Supplied information:
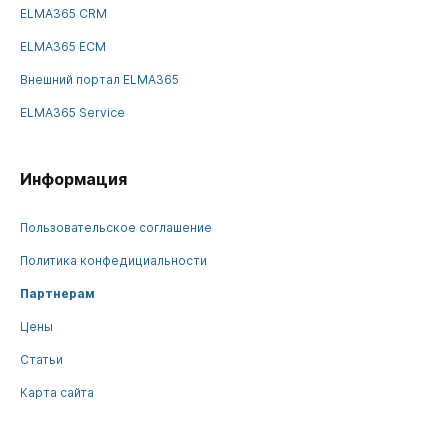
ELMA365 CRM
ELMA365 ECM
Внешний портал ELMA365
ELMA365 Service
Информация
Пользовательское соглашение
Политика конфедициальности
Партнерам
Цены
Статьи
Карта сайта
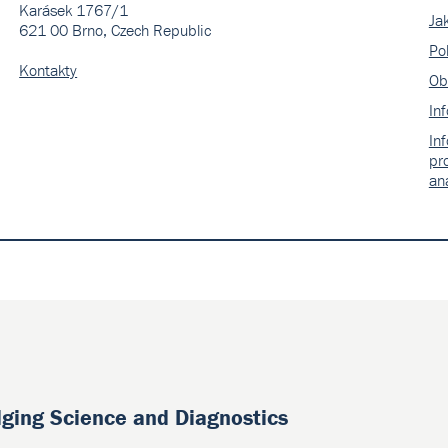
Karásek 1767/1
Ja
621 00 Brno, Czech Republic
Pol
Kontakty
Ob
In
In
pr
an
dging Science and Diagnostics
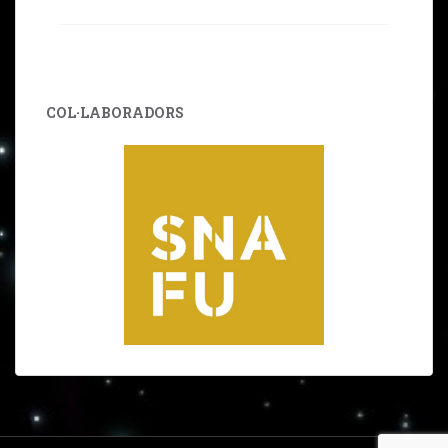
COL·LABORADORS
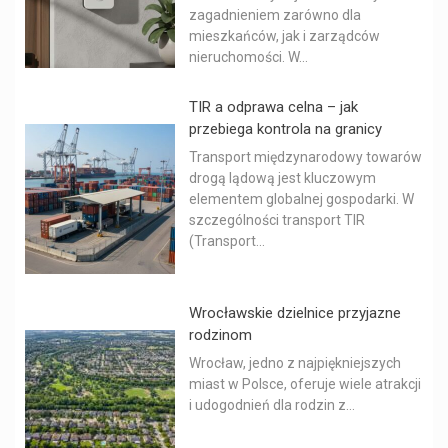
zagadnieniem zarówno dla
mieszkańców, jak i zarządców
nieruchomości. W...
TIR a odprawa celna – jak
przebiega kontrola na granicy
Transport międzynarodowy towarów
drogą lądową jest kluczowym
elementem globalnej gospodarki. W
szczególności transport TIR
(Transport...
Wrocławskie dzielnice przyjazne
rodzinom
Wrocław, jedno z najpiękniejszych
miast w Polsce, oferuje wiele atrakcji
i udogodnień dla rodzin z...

Action item: Your copy should consist only of the lines from the one containing "ELMA365 Service" through the last line of the entries above, reproduced exactly, without pictures.

Solution for this problem:
ELMA365 Service
Информация
Пользовательское соглашение
Политика конфедициальности
Партнерам
Цены
Статьи
Карта сайта
Karásek 1767/1
Ja
621 00 Brno, Czech Republic
Pol
Kontakty
Ob
In
In
pr
an
dging Science and Diagnostics
COL·LABORADORS
zagadnieniem zarówno dla
mieszkańców, jak i zarządców
nieruchomości. W...
TIR a odprawa celna – jak
przebiega kontrola na granicy
Transport międzynarodowy towarów
drogą lądową jest kluczowym
elementem globalnej gospodarki. W
szczególności transport TIR
(Transport...
Wrocławskie dzielnice przyjazne
rodzinom
Wrocław, jedno z najpiękniejszych
miast w Polsce, oferuje wiele atrakcji
i udogodnień dla rodzin z...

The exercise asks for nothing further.